Домой он вернулся в глубокой задумчивости, молча поужинал, посидел с отцом.
– Ты что такой скучный? – спросил Дмитрий Данилович.
– Ничего, – нехотя ответил Андрей. – Видно, устал.
– В гостях был, что ли?
– Нет, – сказал Андрей.
– А где ж ты был?
– Так, бродил за деревней, – сказал Андрей. – Послушал твой рассказ о том, как дед Данила пчел когда-то водил, пошел на кладбище, постоял возле дедовой могилы. Там все снегом засыпано. А крест до сих пор стоит. Тот самый, с железным кольцом.
– Крест покойный дед Силыч делал из конских яслей, – сказал Дмитрий Данилович. – Тогда не из чего было делать гробы и кресты, вот он и распилил ясли в панской конюшне.
– Да, я помню, – сказал Андрей. – Крест он сделал, а железное кольцо не мог вынуть из дубового бревна, голодный был дед, силенок у него не хватило…
Дмитрий Данилович вздохнул.
– Страшный был год, сколько людей тогда перемерло, а все же народ выстоял! Крепкий у нас народ.
– Отец, ты не обидишься, если я завтра уеду? – осторожно спросил Андрей. – Тебе вроде лучше стало. Каля побудет с вами, она ведь близко живет. А мне надо ехать.

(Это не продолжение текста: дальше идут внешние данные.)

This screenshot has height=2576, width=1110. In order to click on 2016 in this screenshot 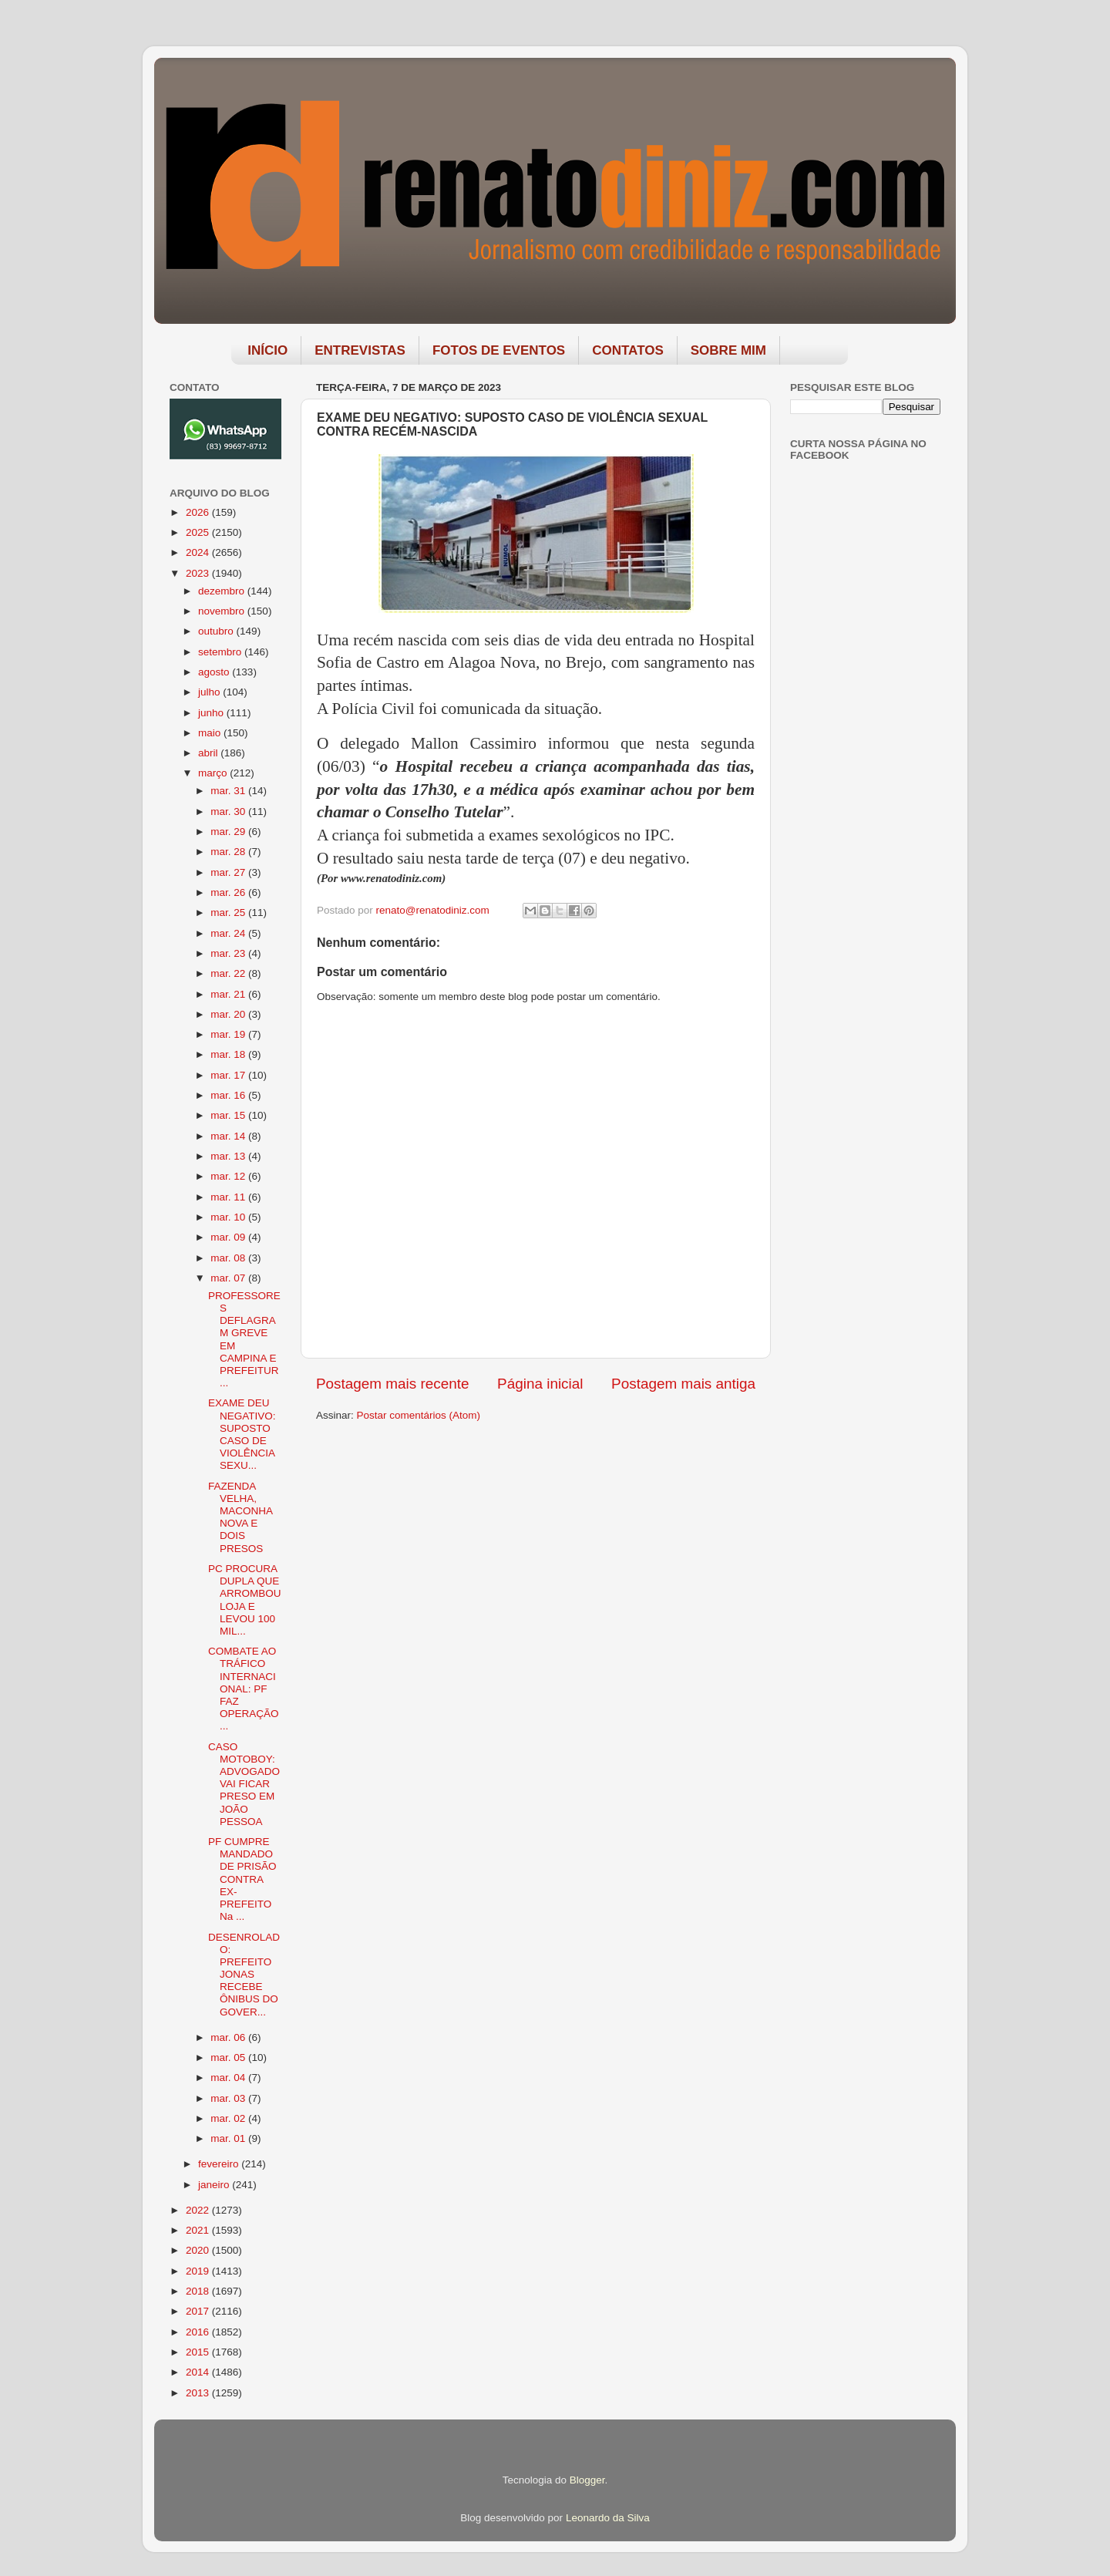 , I will do `click(199, 2332)`.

Как ты смотришь на это?
– Конечно, езжай, – сказал Дмитрий Данилович, любуясь сыном. – Это хорошо, что тебя тянет к работе. Молодец, так и надо, люди тебе спасибо скажут. Нечего тут бездельничать. Обо мне не беспокойся. Через неделю-другую я поднимусь, так что мать без вас обойдется…
Весь вечер Ставровы вспоминали Романа, Федора, Таю. Все сидели у кровати Дмитрия Даниловича. В соседней комнате, освещая стены призрачно-розовыми пятнами, горела солома в огромной печи. Вкусно пахло сдобным тестом. Андрей думал о своих близких, радовался тому, что любит их всех, что ему спокойно и хорошо с ними. Он пожалел в тот вечер о том, что рядом нет Ели и Димки, что они где-то далеко и живут своей, отдельной от всех жизнью.
Рано утром, простившись с родными, Андрей уехал. Сидя в санях, он оглядывался до тех пор, пока Огнищанка не скрылась за белым холмом.
4
Взоры государственных деятелей и политиков разных стран все чаще и тревожнее устремлялись к Германии. Одни из них с подозрением и явной неприязнью смотрели на то, как Гитлер и его партия настойчиво подчиняли жизнь страны задуманной ими будущей войне, лихорадочно строили военные заводы, аэродромы, стратегические дороги, готовя грозящие миллионам людей кровавые сражения. Другие, именующие себя тонкими политиками и мудрыми государственными деятелями, наблюдая за Германией, всячески поддерживали Гитлера, чтобы руками одурманенных нацизмом немцев сокрушить наконец Советский Союз.